Virallity was built in from the point when the show was created. Could this have been luck? Data gathered after the show suggests that the plan of Netflix and their expectation was met. We need to see if Netflix is going to keep winning like they did with House of Cards in creating another show leveraging on social and big data gleaned from viewing habits of Netflix users.

One can only assume that Anakle used similar data sets or strategies when developing the Bride Price App.

While virality can be planned for, there’s not guarantee that it will work.

It is taking a chance, albeit on some data collected. Saying one can create viral is saying we can control people. What groups of people choose to do can vary depending on several circumstances like who, where, when and some pure chance.

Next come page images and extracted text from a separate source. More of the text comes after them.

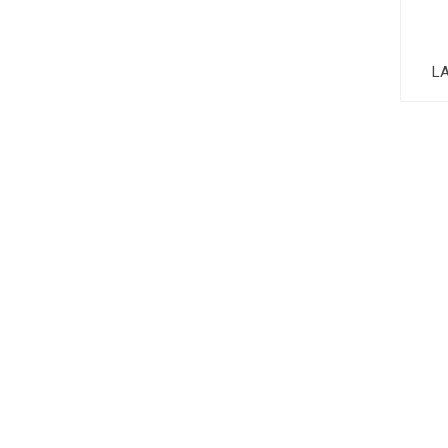
LA
INSCRIBASE PARA RECIBIR LAS ÚLTIMAS
NOVEDADES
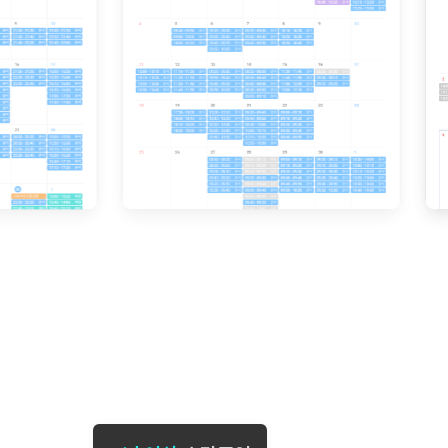
[도전]일일영작문
[도전]브레
[도전]일일영작문
[도전]브레
새글
[도전]일일영작문
[도전]브레
[도전]브레인워시
[도전]AH
[도전]브레인워시
[도전]AH
[도전]브레인워시
[도전]AH
[도전]브레인워시
[도전]IE
[도전]브레인워시
[도전]IE
이벤트 참여 인증 게시판
이벤트 참여 인증 게시판
이벤트 참여 
[도전]브레인워시
[도전]IE
[도전]브레인워시
[도전]영
인스타그램 후기 이벤트
인스타그램 후기 이벤트
인스타그램 후
[도전]브레인워시
[도전]영
인스타그램 후기 이벤트
카카오톡 친구추가 이벤트
인스타그램 후
[도전]브레인워시
[도전]영문
카카오톡 친구추가 이벤트
지인추천이벤트
카카오톡 친구
[도전]브레인워시
[도전]이디
카카오톡 친구추가 이벤트
블로그이벤트
카카오톡 친구
[도전]AHOP 이니셜 테스트
[도전]이디
지인추천이벤트
카페이벤트
지인추천이벤
[도전]AHOP 이니셜 테스트
[도전]이디
지인추천이벤트
영상이벤트
지인추천이벤
[도전]AHOP 이니셜 테스트
[도전]어
블로그이벤트
무조건 5분 컷 이벤트
블로그이벤트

Who wants to create a campaign leaving it to chance?

There are agencies that have created campaigns in the past for the sole aim of making it go viral. As Munachi, Anakle’s Creative Lead, admitted to me, they were just having some fun creating the app. They weren’t building because they were dead sure it would go viral; but it did.

The Gangnam style video broke YouTube's views record; it passed the 2 billion views mark. That is viral. But has Psy been able to create another video that has similar viral effect? The answer is no. The second most watched YouTube video of all time is Justin Biebers “Baby.”

Viral as a strategy is not a guarantee.

Even though it is like that, it is not going to stop brands from trying to build viral campaigns or trying to buy into creations on the web like the Bride Price App that have gone viral.

Anakle has gone to create a Bride Price App for Kenya too. Which has already started making headlines.

From the pedigree of the clients that Anakle has worked with and still working with, they are definitely doing something right. I have met the founder a couple of times and he’s a person of high pedigree too, that knows his onions.

In my opinion, they are definitely an agency on the continent to watch.